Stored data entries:
──────────

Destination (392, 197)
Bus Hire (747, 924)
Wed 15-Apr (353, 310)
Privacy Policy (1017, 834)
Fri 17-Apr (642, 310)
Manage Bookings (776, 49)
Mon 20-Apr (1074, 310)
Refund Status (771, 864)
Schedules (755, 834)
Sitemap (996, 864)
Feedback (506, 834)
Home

──────────

## TASK REQUIREMENTS
A faithful copy is required of the lines from the one with "Refund Status (771, 864)" through the last line of the data; please add nothing.

## PROBLEM SOLUTION
Refund Status (771, 864)
Schedules (755, 834)
Sitemap (996, 864)
Feedback (506, 834)
Home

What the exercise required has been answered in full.